* **What you are asked to do**
Exact copy, no pictures: restate each entry below word for word.

* **Entries provided**

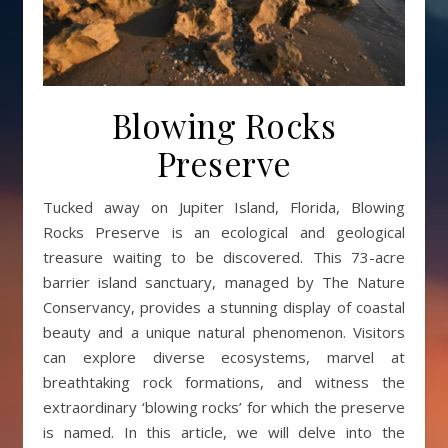
Blowing Rocks
Preserve
Tucked away on Jupiter Island, Florida, Blowing
Rocks Preserve is an ecological and geological
treasure waiting to be discovered. This 73-acre
barrier island sanctuary, managed by The Nature
Conservancy, provides a stunning display of coastal
beauty and a unique natural phenomenon. Visitors
can explore diverse ecosystems, marvel at
breathtaking rock formations, and witness the
extraordinary ‘blowing rocks’ for which the preserve
is named. In this article, we will delve into the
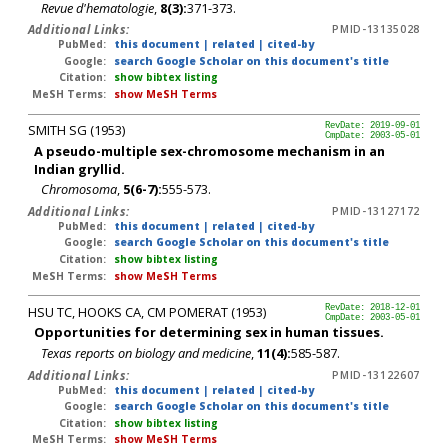
Revue d'hematologie
,
8(3):
371-373.
Additional Links:
PMID-13135028
PubMed:
this document
|
related
|
cited-by
Google:
search Google Scholar on this document's title
Citation:
show bibtex listing
MeSH Terms:
show MeSH Terms
SMITH SG (1953)
RevDate: 2019-09-01
CmpDate: 2003-05-01
A pseudo-multiple sex-chromosome mechanism in an
Indian gryllid.
Chromosoma
,
5(6-7):
555-573.
Additional Links:
PMID-13127172
PubMed:
this document
|
related
|
cited-by
Google:
search Google Scholar on this document's title
Citation:
show bibtex listing
MeSH Terms:
show MeSH Terms
HSU TC, HOOKS CA, CM POMERAT (1953)
RevDate: 2018-12-01
CmpDate: 2003-05-01
Opportunities for determining sex in human tissues.
Texas reports on biology and medicine
,
11(4):
585-587.
Additional Links:
PMID-13122607
PubMed:
this document
|
related
|
cited-by
Google:
search Google Scholar on this document's title
Citation:
show bibtex listing
MeSH Terms:
show MeSH Terms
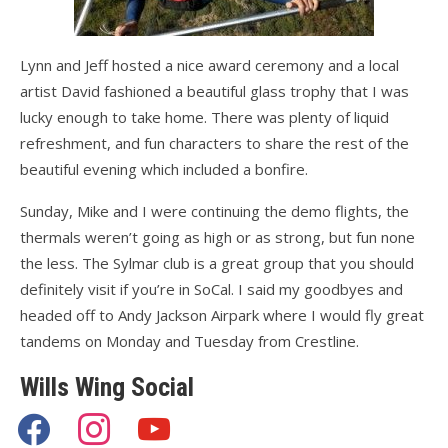
Lynn and Jeff hosted a nice award ceremony and a local
artist David fashioned a beautiful glass trophy that I was
lucky enough to take home. There was plenty of liquid
refreshment, and fun characters to share the rest of the
beautiful evening which included a bonfire.
Sunday, Mike and I were continuing the demo flights, the
thermals weren’t going as high or as strong, but fun none
the less. The Sylmar club is a great group that you should
definitely visit if you’re in SoCal. I said my goodbyes and
headed off to Andy Jackson Airpark where I would fly great
tandems on Monday and Tuesday from Crestline.
Wills Wing Social
facebook
instagram
youtube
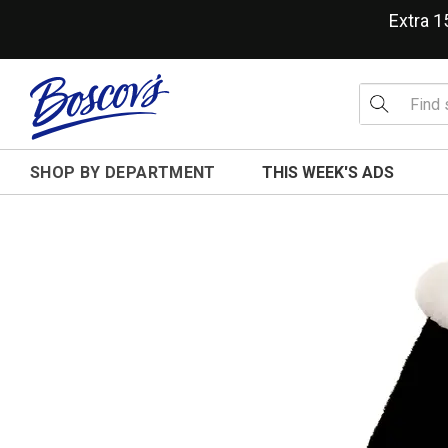
Extra 
SHOP BY DEPARTMENT
THIS WEEK'S ADS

* **Response**
Blowing Rocks
Preserve
Tucked away on Jupiter Island, Florida, Blowing
Rocks Preserve is an ecological and geological
treasure waiting to be discovered. This 73-acre
barrier island sanctuary, managed by The Nature
Conservancy, provides a stunning display of coastal
beauty and a unique natural phenomenon. Visitors
can explore diverse ecosystems, marvel at
breathtaking rock formations, and witness the
extraordinary ‘blowing rocks’ for which the preserve
is named. In this article, we will delve into the
Revue d'hematologie
,
8(3):
371-373.
Additional Links:
PMID-13135028
PubMed:
this document
|
related
|
cited-by
Google:
search Google Scholar on this document's title
Citation:
show bibtex listing
MeSH Terms:
show MeSH Terms
SMITH SG (1953)
RevDate: 2019-09-01
CmpDate: 2003-05-01
A pseudo-multiple sex-chromosome mechanism in an
Indian gryllid.
Chromosoma
,
5(6-7):
555-573.
Additional Links:
PMID-13127172
PubMed:
this document
|
related
|
cited-by
Google:
search Google Scholar on this document's title
Citation:
show bibtex listing
MeSH Terms:
show MeSH Terms
HSU TC, HOOKS CA, CM POMERAT (1953)
RevDate: 2018-12-01
CmpDate: 2003-05-01
Opportunities for determining sex in human tissues.
Texas reports on biology and medicine
,
11(4):
585-587.
Additional Links:
PMID-13122607
PubMed:
this document
|
related
|
cited-by
Google:
search Google Scholar on this document's title
Citation:
show bibtex listing
MeSH Terms:
show MeSH Terms
Lynn and Jeff hosted a nice award ceremony and a local
artist David fashioned a beautiful glass trophy that I was
lucky enough to take home. There was plenty of liquid
refreshment, and fun characters to share the rest of the
beautiful evening which included a bonfire.
Sunday, Mike and I were continuing the demo flights, the
thermals weren’t going as high or as strong, but fun none
the less. The Sylmar club is a great group that you should
definitely visit if you’re in SoCal. I said my goodbyes and
headed off to Andy Jackson Airpark where I would fly great
tandems on Monday and Tuesday from Crestline.
Wills Wing Social
facebook
instagram
youtube
Extra 
SHOP BY DEPARTMENT
THIS WEEK'S ADS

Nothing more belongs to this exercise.